Wildan mengatakan, perbedaan tingkat pendidikan menjadi alasan utama ketimpangan pendapatan antara pekerja lokal dan asing. Pekerja lokal masih sedikit yang bisa menempati posisi manajerial. “Saya kira kalau di Batam ini tenaga kerja (lokal) di posisi manajerial itu sudah cukup banyak, tapi di Konawe itu masih kecil karena memang disebabkan tingkat pendidikan yang masih rendah,” kata dia.

Gaji TKA
Pengamat Ekonomi The Reform Initiative Wildan Syafitri (kanan), dan Direktur Eksekutif Institute for Development of Economics and Finance (Indef) Esther Sri Astuti (ketiga kiri) dalam diskusi hasil riset tantangan dan implikasi hilirisasi mineral di Jakarta, Senin (3/2/2025). (ANTARA/Muzdaffar Fauzan)
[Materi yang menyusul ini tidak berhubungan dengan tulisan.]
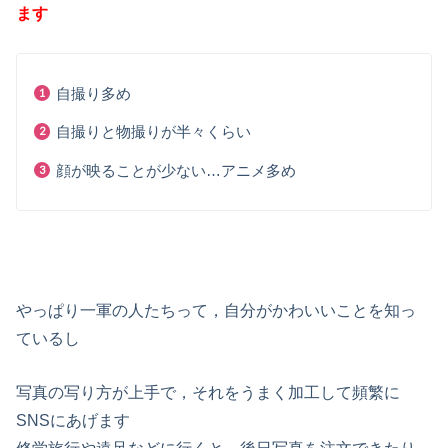
ます
自撮り多め
自撮りと物撮りが半々くらい
顔が映ることが少ない…アニメ多め
やっぱり一軍の人たちって，自分がかわいいことを知っ
ているし
写真の写り方が上手で，それをうまく加工して頻繁に
SNSにあげます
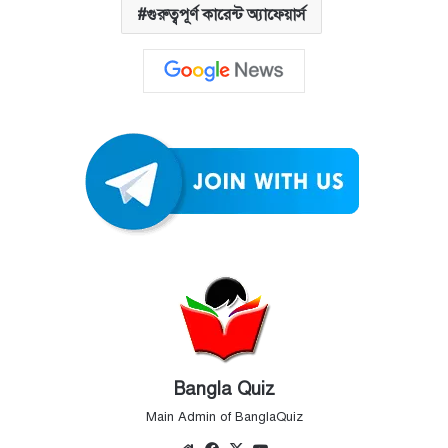
গুরুত্বপূর্ণ কারেন্ট অ্যাফেয়ার্স
Bangla Quiz
Main Admin of BanglaQuiz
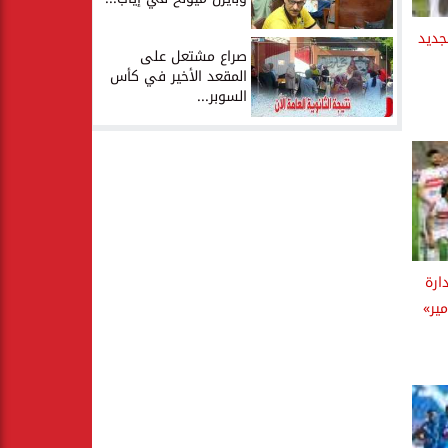
جديد
صراع مشتعل على
المقعد الأخير في كأس
السوبر...
ارة
ير»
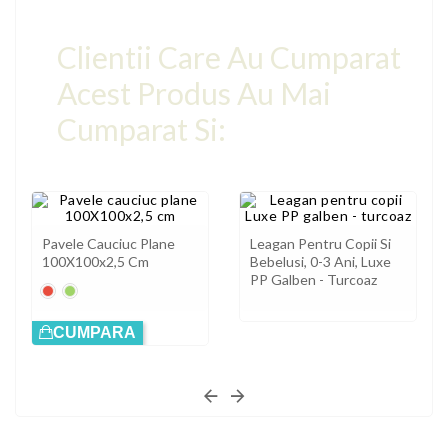
Clientii Care Au Cumparat
Acest Produs Au Mai
Cumparat Si:
Pavele Cauciuc Plane
Leagan Pentru Copii Si
100X100x2,5 Cm
Bebelusi, 0-3 Ani, Luxe
PP Galben - Turcoaz
Roșu
Verde
CUMPARA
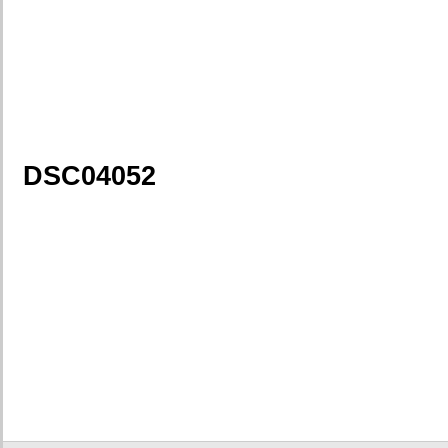
DSC04052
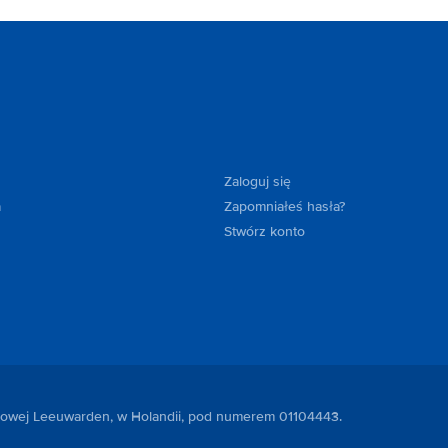
Zaloguj się
a
Zapomniałeś hasła?
Stwórz konto
ndlowej Leeuwarden, w Holandii, pod numerem 01104443.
Menurut Wildan, jika pemerintah mau melakukan harmonisasi fasilitas pemurnian mineral (smelter) ke wilayah yang memiliki penduduk berpendidikan tinggi, atau masyarakat mau meningkatkan keterampilan, kesenjangan pendapatan bisa teratasi. “Seperti kalau di Jawa Timur, smelter di Gresik itu relatif TKA-nya, relatif lebih kecil,” kata dia.

Meski ada ketimpangan penghasilan, Wildan mengakui sektor hilirisasi membawa dampak besar terhadap kemajuan ekonomi daerah. Seperti di Batam dan Konawe yang bisa mempunyai pertumbuhan ekonomi hingga 22 persen. “Artinya dia (hilirisasi) bisa menjadi ujung tombak, jangan sampai ini tentu saja ada yang dikorbankan. Ini ujung tombak tapi yang dikorbankan adalah pekerja lokal,” ujar Wildan.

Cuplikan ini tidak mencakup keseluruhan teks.